SDGsと自社の強み(機能)を組み合わせるにあたって、課題の捉え方に、思考の広がりがあると、組み合わせのオプションが増え、より多様な製品・サービスの創発につながる。課題に対する思考の広がりを持つためには、バリューチェーン、ビジネスエコシステムの視点で考えてみるのも有効だ。


バリューチェーンについては、例えば、気候変動の緩和に向けた再生可能エネルギーの普及という課題に直接的に対応する風力発電の市場が広がるためには、資源採掘、素材・部材生産、輸送、製品生産、使用、廃棄などのバリューチェーンにおいても、新たな課題が生まれ、そこに新たな市場が生み出される。風力発電については、発電効率を上げるために必要な部材・素材、洋上での建設、メンテナンス、リサイクル、生態系や景観との共生など、様々な課題があり、そこに新たな製品・サービスのポテンシャルがある。

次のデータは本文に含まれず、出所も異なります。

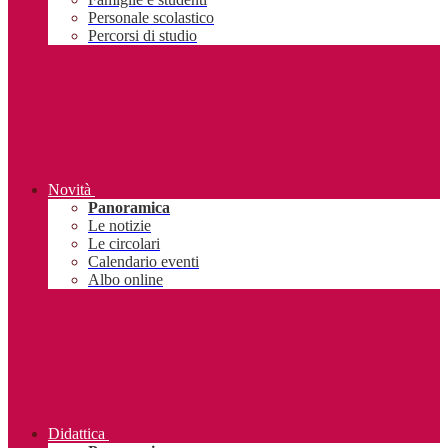
Personale scolastico
Percorsi di studio
Novità
Panoramica
Le notizie
Le circolari
Calendario eventi
Albo online
Didattica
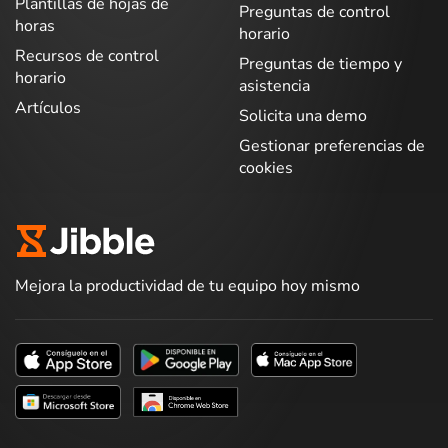
Plantillas de hojas de
Preguntas de control
horas
horario
Recursos de control
Preguntas de tiempo y
horario
asistencia
Artículos
Solicita una demo
Gestionar preferencias de
cookies
Mejora la productividad de tu equipo hoy mismo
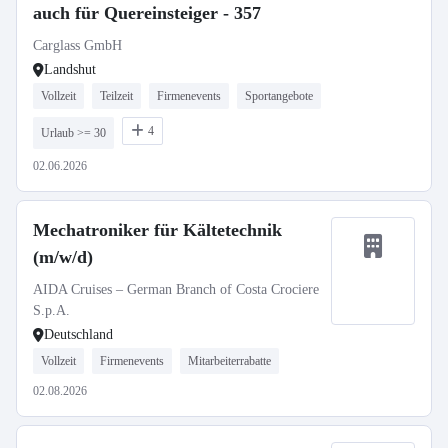
auch für Quereinsteiger - 357
Carglass GmbH
Landshut
Vollzeit
Teilzeit
Firmenevents
Sportangebote
4
Urlaub >= 30
02.06.2026
Mechatroniker für Kältetechnik
(m/w/d)
AIDA Cruises – German Branch of Costa Crociere
S.p.A.
Deutschland
Vollzeit
Firmenevents
Mitarbeiterrabatte
02.08.2026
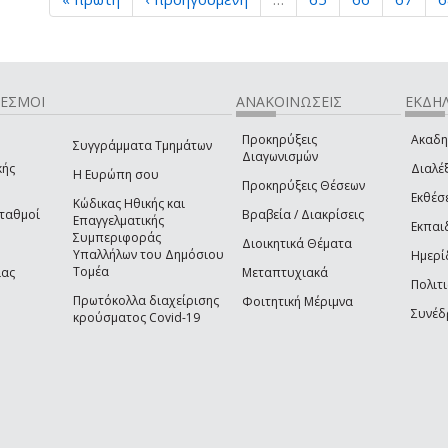
ΔΕΣΜΟΙ
ΑΝΑΚΟΙΝΩΣΕΙΣ
ΕΚΔΗΛ
Προκηρύξεις
Ακαδη
Συγγράμματα Τμημάτων
Διαγωνισμών
κής
Διαλέξ
Η Ευρώπη σου
Προκηρύξεις Θέσεων
Εκθέσ
Κώδικας Ηθικής και
Σταθμοί
Βραβεία / Διακρίσεις
Επαγγελματικής
Εκπαι
Συμπεριφοράς
Διοικητικά Θέματα
Υπαλλήλων του Δημόσιου
Ημερί
Τομέα
ίας
Μεταπτυχιακά
Πολιτι
Πρωτόκολλα διαχείρισης
Φοιτητική Μέριμνα
Συνέδ
κρούσματος Covid-19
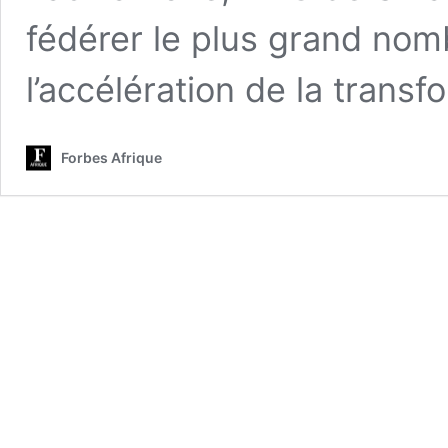
fédérer le plus grand nom
l’accélération de la trans
Forbes Afrique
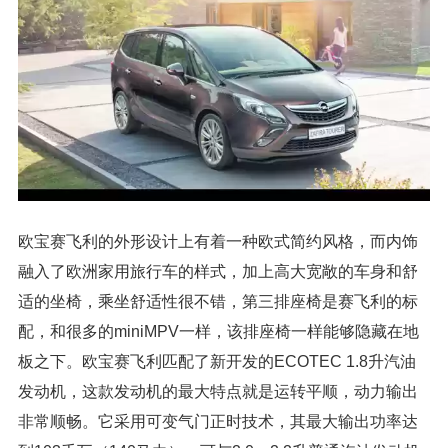
欧宝赛飞利的外形设计上有着一种欧式简约风格，而内饰
融入了欧洲家用旅行车的样式，加上高大宽敞的车身和舒
适的坐椅，乘坐舒适性很不错，第三排座椅是赛飞利的标
配，和很多的miniMPV一样，该排座椅一样能够隐藏在地
板之下。欧宝赛飞利匹配了新开发的ECOTEC 1.8升汽油
发动机，这款发动机的最大特点就是运转平顺，动力输出
非常顺畅。它采用可变气门正时技术，其最大输出功率达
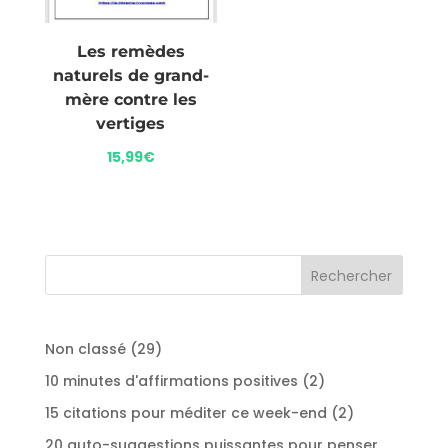
Les remèdes
naturels de grand-
mère contre les
vertiges
15,99
€
29
Non classé
29
produits
2
10 minutes d'affirmations positives
2
produits
2
15 citations pour méditer ce week-end
2
produits
20 auto-suggestions puissantes pour penser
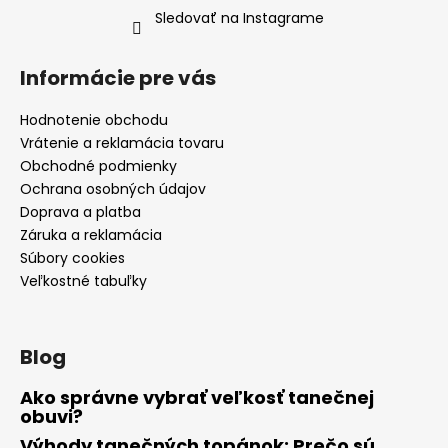
Sledovať na Instagrame
Informácie pre vás
Hodnotenie obchodu
Vrátenie a reklamácia tovaru
Obchodné podmienky
Ochrana osobných údajov
Doprava a platba
Záruka a reklamácia
Súbory cookies
Veľkostné tabuľky
Blog
Ako správne vybrať veľkosť tanečnej
obuvi?
Výhody tanečných topánok: Prečo sú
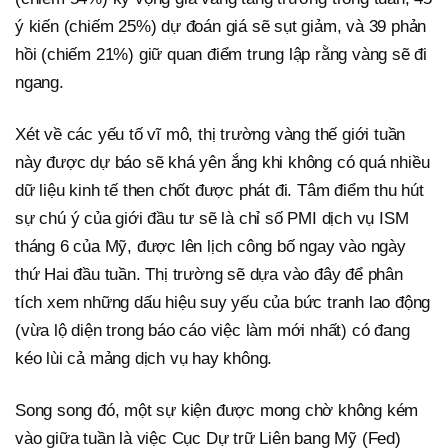
ý kiến (chiếm 25%) dự đoán giá sẽ sụt giảm, và 39 phản
hồi (chiếm 21%) giữ quan điểm trung lập rằng vàng sẽ đi
ngang.
Xét về các yếu tố vĩ mô, thị trường vàng thế giới tuần
này được dự báo sẽ khá yên ắng khi không có quá nhiều
dữ liệu kinh tế then chốt được phát đi. Tâm điểm thu hút
sự chú ý của giới đầu tư sẽ là chỉ số PMI dịch vụ ISM
tháng 6 của Mỹ, được lên lịch công bố ngay vào ngày
thứ Hai đầu tuần. Thị trường sẽ dựa vào đây để phân
tích xem những dấu hiệu suy yếu của bức tranh lao động
(vừa lộ diện trong báo cáo việc làm mới nhất) có đang
kéo lùi cả mảng dịch vụ hay không.
Song song đó, một sự kiện được mong chờ không kém
vào giữa tuần là việc Cục Dự trữ Liên bang Mỹ (Fed)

ビジネスエコシステムは、広義のバリューチェーンと言っても良いかも知れないが、主たる製品・サービスの市場を支える様々な製品・サービスがある。例えば、自動車のビジネスエコシステムとしては、ガソリンの給油、保険やローンなどの金融サービス、車検やメンテナンスなどの安全に関わるサービス、タイヤをはじめとする部品や素材、生産における評価サービス、運転者を教育する自動車教習所、さらには道路やロードサービスなどがある。主たる製品である自動車がEV化されると、それに伴い新たなビジネスエコシステムが構築され、そこに新たな市場が生まれる。自動車のEV化に伴う新たなエコシステムが構築されるにあたり、現在のエコシステム市場がどう変わるのか、どのような新しい市場が創造されるのか、そうした視点で考えることで、製品・サービスの創発力が高まる。


課題解決の思考の広がりを持つ視点として、「課題の解決策が生み出す課題」、「サブ機能」に着目することも考えられる。SDGsなどの課題に直接的に対応する主たる機能を持つ製品・サービスの市場は、注目されやすく、市場が立ち上がった後の競争も激しくなりやすい。そうした主たる市場ではなく、自社の強み(機能)が生かせるニッチ市場を狙うやり方だ。

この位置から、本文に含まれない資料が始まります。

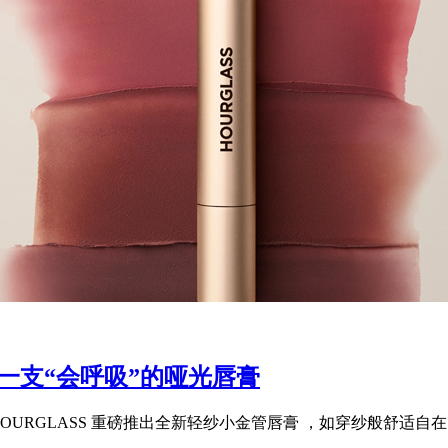
：一支“会呼吸”的哑光唇膏
URGLASS 重磅推出全新轻纱小金管唇膏 ，如穿纱般舒适自在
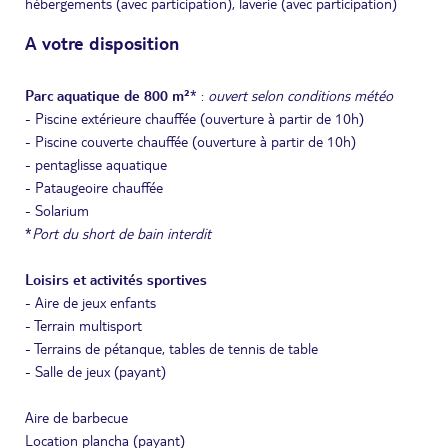
hébergements (avec participation), laverie (avec participation)
A votre disposition
Parc aquatique de 800 m²
* :
ouvert selon conditions météo
- Piscine extérieure chauffée (ouverture à partir de 10h)
- Piscine couverte chauffée (ouverture à partir de 10h)
- pentaglisse aquatique
- Pataugeoire chauffée
- Solarium
*
Port du short de bain interdit
Loisirs et activités sportives
- Aire de jeux enfants
- Terrain multisport
- Terrains de pétanque, tables de tennis de table
- Salle de jeux (payant)
Aire de barbecue
Location plancha (payant)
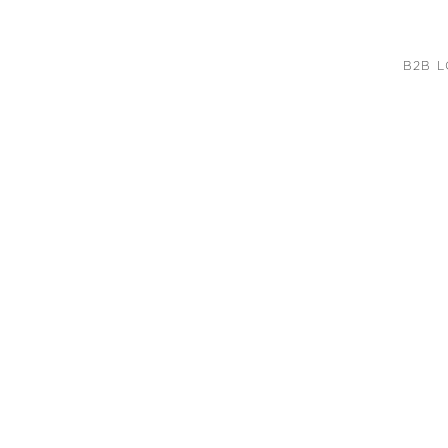
B2B L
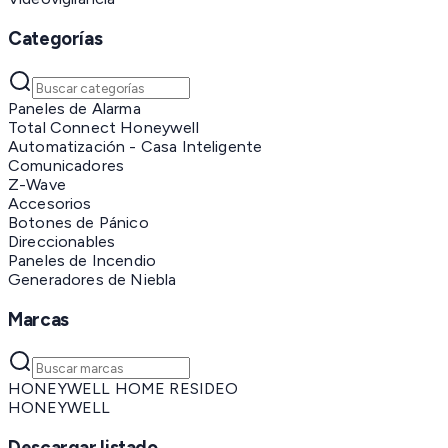
Categorías
Paneles de Alarma
Total Connect Honeywell
Automatización - Casa Inteligente
Comunicadores
Z-Wave
Accesorios
Botones de Pánico
Direccionables
Paneles de Incendio
Generadores de Niebla
Marcas
HONEYWELL HOME RESIDEO
HONEYWELL
Descargar listado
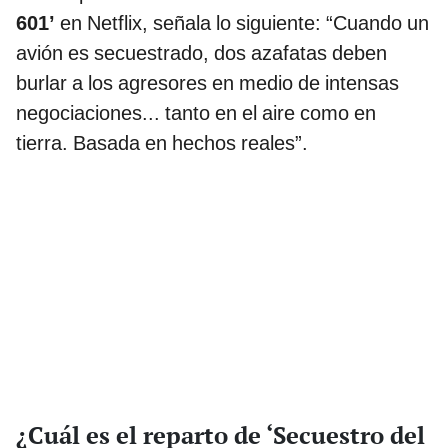
601’
en Netflix, señala lo siguiente: “Cuando un
avión es secuestrado, dos azafatas deben
burlar a los agresores en medio de intensas
negociaciones... tanto en el aire como en
tierra. Basada en hechos reales”.
¿Cuál es el reparto de ‘Secuestro del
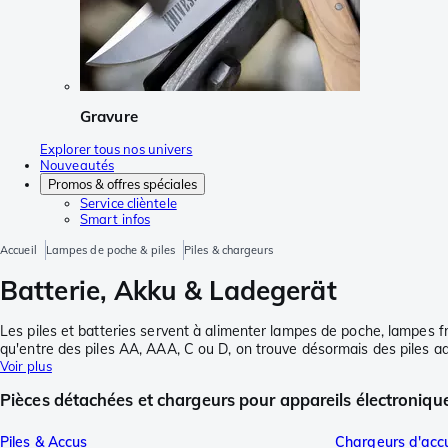
Gravure
Explorer tous nos univers
Nouveautés
Promos & offres spéciales
Service clièntele
Smart infos
Accueil
Lampes de poche & piles
Piles & chargeurs
Batterie, Akku & Ladegerät
Les piles et batteries servent à alimenter lampes de poche, lampes fro
qu'entre des piles AA, AAA, C ou D, on trouve désormais des piles ada
Voir plus
Pièces détachées et chargeurs pour appareils électroniqu
Piles & Accus
Chargeurs d'acc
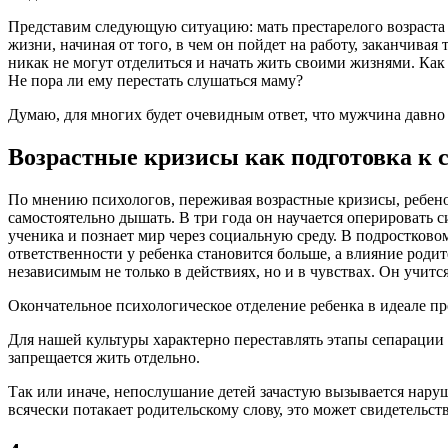
Представим следующую ситуацию: мать престарелого возраста ж
жизни, начиная от того, в чем он пойдет на работу, заканчивая
никак не могут отделиться и начать жить своими жизнями. Ка
Не пора ли ему перестать слушаться маму?
Думаю, для многих будет очевидным ответ, что мужчина давно п
Возрастные кризисы как подготовка к 
По мнению психологов, переживая возрастные кризисы, ребено
самостоятельно дышать. В три года он научается оперировать с
ученика и познает мир через социальную среду. В подростково
ответственности у ребенка становится больше, а влияние роди
независимым не только в действиях, но и в чувствах. Он учится
Окончательное психологическое отделение ребенка в идеале прои
Для нашей культуры характерно переставлять этапы сепарации и
запрещается жить отдельно.
Так или иначе, непослушание детей зачастую вызывается нару
всячески потакает родительскому слову, это может свидетельст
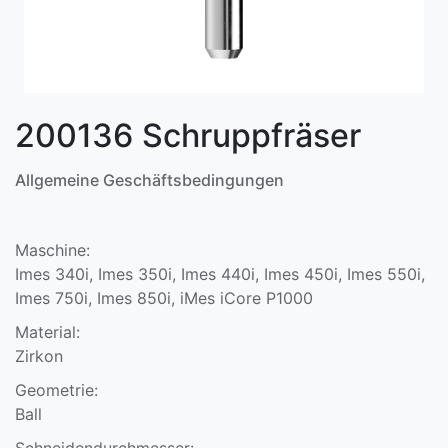
200136 Schruppfräser
Allgemeine Geschäftsbedingungen
Maschine:
Imes 340i, Imes 350i, Imes 440i, Imes 450i, Imes 550i,
Imes 750i, Imes 850i, iMes iCore P1000
Material:
Zirkon
Geometrie:
Ball
Schneidendurchmesser:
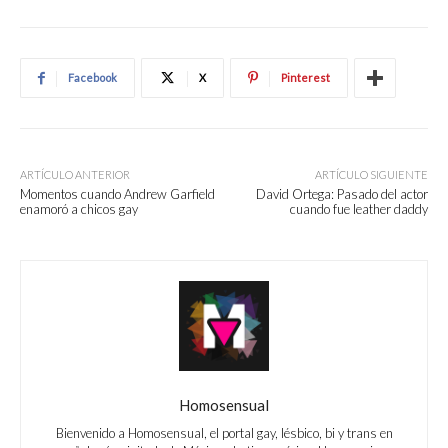
Facebook
X
Pinterest
ARTÍCULO ANTERIOR
ARTÍCULO SIGUIENTE
Momentos cuando Andrew Garfield
David Ortega: Pasado del actor
enamoró a chicos gay
cuando fue leather daddy
Homosensual
Bienvenido a Homosensual, el portal gay, lésbico, bi y trans en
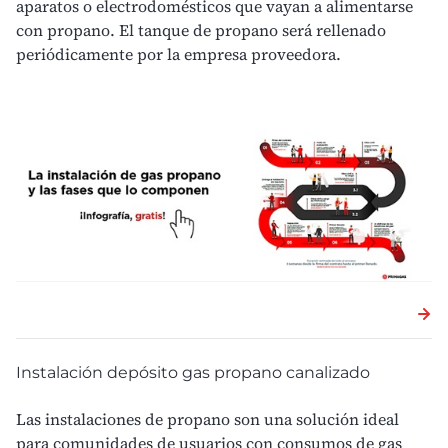
aparatos o electrodomésticos que vayan a alimentarse
con propano. El tanque de propano será rellenado
periódicamente por la
empresa proveedora
.
Instalación depósito gas propano canalizado
Las instalaciones de propano son una
solución ideal
para comunidades de usuarios
con consumos de gas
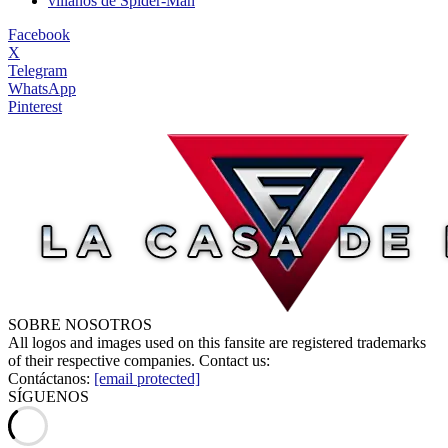
villanos de Spider-Man
Facebook
X
Telegram
WhatsApp
Pinterest
SOBRE NOSOTROS
All logos and images used on this fansite are registered trademarks
of their respective companies. Contact us:
Contáctanos:
[email protected]
SÍGUENOS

課題の解決策は、必ず次なる課題を生み出す。これは、必定だ。世の中は、次々と生まれる課題を解決し続けることで、進歩している。社会課題解決の動向を先読みして、「課題の解決策が生み出す課題」に着目することで、ユニークな価値を創造し、競合の先手を打つことができる。


太陽光や風力発電の例で言えば、急速にこれらの設備が普及すると、今後必ず、廃棄物の問題が生まれる。太陽光パネルや風力のタービンブレードをどうリサイクルするか、耐用年数を超えた設備をどう有効利用するか、といった問題が必ず生まれる。再生可能エネルギーが普及し始める段階から、こうした次の課題を見据えて、自社の強みを生かして解決策が提供できるかを検討してみても良いだろう。

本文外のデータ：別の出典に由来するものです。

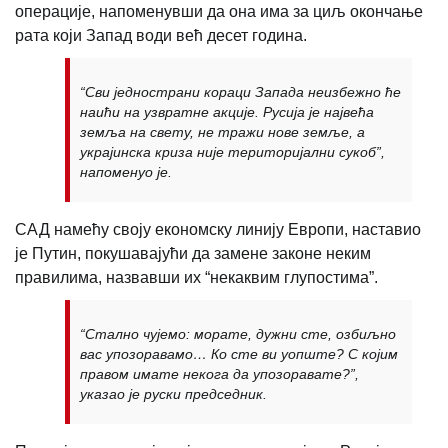
операције, напоменувши да она има за циљ окончање
рата који Запад води већ десет година.
“Сви једнострани кораци Запада неизбежно ће
наићи на узвратне акције. Русија је највећа
земља на свету, не тражи нове земље, а
украјинска криза није територијални сукоб”,
напоменуо је.
САД намећу своју економску линију Европи, наставио
је Путин, покушавајући да замене законе неким
правилима, назвавши их “некаквим глупостима”.
“Стално чујемо: морате, дужни сте, озбиљно
вас упозоравамо… Ко сте ви уопште? С којим
правом имате некога да упозоравате?”,
указао је руски председник.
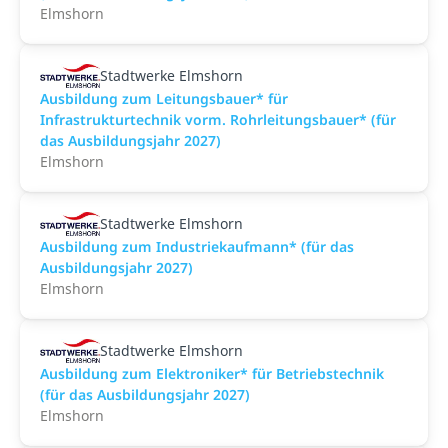
Elmshorn
Stadtwerke Elmshorn
Ausbildung zum Leitungsbauer* für
Infrastrukturtechnik vorm. Rohrleitungsbauer* (für
das Ausbildungsjahr 2027)
Elmshorn
Stadtwerke Elmshorn
Ausbildung zum Industriekaufmann* (für das
Ausbildungsjahr 2027)
Elmshorn
Stadtwerke Elmshorn
Ausbildung zum Elektroniker* für Betriebstechnik
(für das Ausbildungsjahr 2027)
Elmshorn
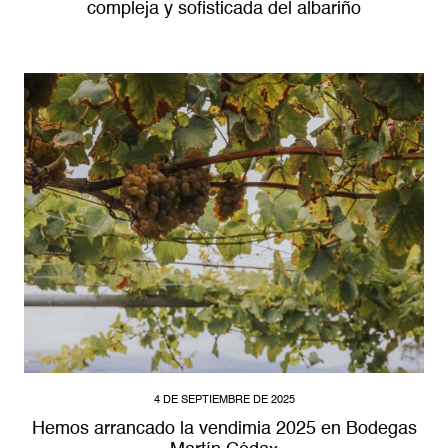
compleja y sofisticada del albariño
4 DE SEPTIEMBRE DE 2025
Hemos arrancado la vendimia 2025 en Bodegas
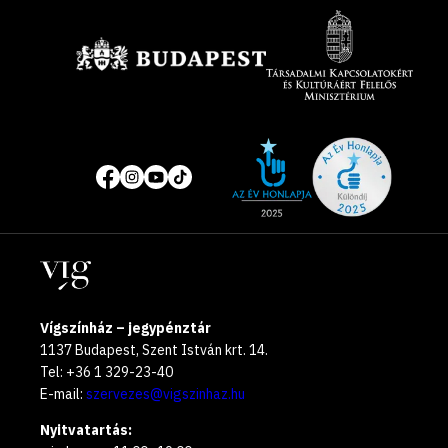
Támogatók
Site
Közösségi
of
média
the
oldalak
year
Helyszínek
2025
Vígszínház – jegypénztár
1137 Budapest, Szent István krt. 14.
Tel: +36 1 329-23-40
E-mail:
szervezes@vigszinhaz.hu
Nyitvatartás:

ニッチ市場を獲得するには、主機能の提供に必要なサブ機能を先んじて提供するという考えもある。気候変動の緩和に向けた解決策として、畜産からの大量の温室効果ガス(メタン)排出を削減するために、代替肉を普及させるというものがある。しかし、代替肉は、安価で美味しくなければ、普及しない。この場合、代替たんぱくが主機能だとして、その食感を高める添加物などがサブ機能となる。信越化学が、代替肉の食感を高める接着剤を提供しているが、これは温室効果ガス排出削減に貢献する代替肉の開発において必要なサブ機能を提供している例だ。


このように、バリューチェーン、ビジネスエコシステム、課題が生み出す課題、サブ機能などの多様な視点を持って、SDGsに自社の強みを掛け合わせることで、SDGsビジネス創出の可能性も高まるだろう。